Book Review

Cowgirl Up and Ride by Lorelei James

C+

Title: Cowgirl Up and Ride
Author: Lorelei James
Publication Info: Sam Hain Publishing 2008
ISBN: 1-59998-895-X
Genre: Erotica/Erotic Romance

Cowgirl Up and RideI have it on good authority that the following names will appear in the next Lorelei James cowboy erotica novel, seeing as Cody, Cade, Kane, and Colt are all taken:

Kale
Corn
Cart
Kelp
Kilt
Kern
Curd
Kock
Crap
Cold
Crud
Clap

Kale and Corn might both be in the closet for one another, and Kern is definitely a cowboy-cum-computer-programmer, but we’ll have to see what happens in the next few books. I’m not sure if I can handle the multi-partner sex scene between Crap, Clap, Crud, and Kock. And yes, it was often difficult to keep the one-syllable characters (the actual ones, not the joke ones) distinct from one another, especially when they were part of a “all holes filled with hard cock” scene.

But let’s discuss the Cowgirl and her ride, shall we?

Cord, the hero of this novel, is a divorced single dad who helps run the family ranch. His ex-wife is long gone, and he’s been alone since then. Amy Jo, or AJ as she calls herself now, is one of his little sister Keely’s best friends. The two women moved to Denver to go to massage therapy school, but prior to that, AJ was Cord’s baby sitter, and she has a very close relationship with Cord’s son, Ky.

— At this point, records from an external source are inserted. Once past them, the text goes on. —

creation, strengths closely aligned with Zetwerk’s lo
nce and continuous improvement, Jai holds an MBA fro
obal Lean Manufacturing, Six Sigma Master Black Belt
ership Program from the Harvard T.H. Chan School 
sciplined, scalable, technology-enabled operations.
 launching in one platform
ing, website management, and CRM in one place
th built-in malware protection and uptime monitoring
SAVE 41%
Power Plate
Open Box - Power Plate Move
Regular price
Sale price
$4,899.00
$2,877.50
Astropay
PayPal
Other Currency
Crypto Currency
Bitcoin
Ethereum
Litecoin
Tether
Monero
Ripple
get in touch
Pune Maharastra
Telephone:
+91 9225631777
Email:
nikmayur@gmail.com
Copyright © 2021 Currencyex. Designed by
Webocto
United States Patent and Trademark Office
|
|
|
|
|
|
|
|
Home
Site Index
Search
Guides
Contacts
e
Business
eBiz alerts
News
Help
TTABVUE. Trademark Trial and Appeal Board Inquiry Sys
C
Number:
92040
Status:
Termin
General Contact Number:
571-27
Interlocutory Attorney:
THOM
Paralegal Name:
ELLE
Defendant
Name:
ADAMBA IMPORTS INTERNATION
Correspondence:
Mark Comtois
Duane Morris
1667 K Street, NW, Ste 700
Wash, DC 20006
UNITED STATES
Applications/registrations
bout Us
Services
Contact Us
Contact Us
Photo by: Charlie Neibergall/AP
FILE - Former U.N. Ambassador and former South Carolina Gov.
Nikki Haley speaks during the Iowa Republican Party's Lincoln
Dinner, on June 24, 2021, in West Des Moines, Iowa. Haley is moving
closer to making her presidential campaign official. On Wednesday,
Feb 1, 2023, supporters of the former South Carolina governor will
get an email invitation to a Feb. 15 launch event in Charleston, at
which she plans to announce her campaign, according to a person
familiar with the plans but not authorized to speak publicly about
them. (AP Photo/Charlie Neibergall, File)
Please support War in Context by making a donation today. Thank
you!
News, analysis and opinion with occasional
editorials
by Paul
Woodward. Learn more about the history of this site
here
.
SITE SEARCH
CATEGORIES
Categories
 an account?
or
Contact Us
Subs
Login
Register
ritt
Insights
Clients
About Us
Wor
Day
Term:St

AJ has nurtured a steer-sized liquid-hot crush on Cord for years, and now that she’s 22, she has decided to take charge of her own desire and go after Cord. After catching his attention at the local bar, she informs him that she wants him to teach her everything he knows about sex. And by the way, she’s been waiting for him, if you know what I mean (and I bet your bullwhip that you do). Cord has been knocked totally off-balance by not only finding that AJ is someone he desires but that she is after him and him alone.

I can see why these are among the best-sellers at Sam Hain: deft worldbuilding + hot sex=win. James creates a setting that is both filled with the typical signifiers of a Western setting, from the hats to the boots to the trucks and the bars with the longneck beers, and topped (ha) with the over-the-boy-howdy hallmarks of erotic romance. There are real issues and problems faced by the characters, including ranch land management, cattle responsibilities, home sales and aging family. And then there are those pesky issues that face your average hornytoad cowboy, like whether to blindfold and tie up, or just blindfold. Should you use the coffee table, the stable, or maybe the tractor? Oral, anal, cuntal or all three? Such a difficult menu.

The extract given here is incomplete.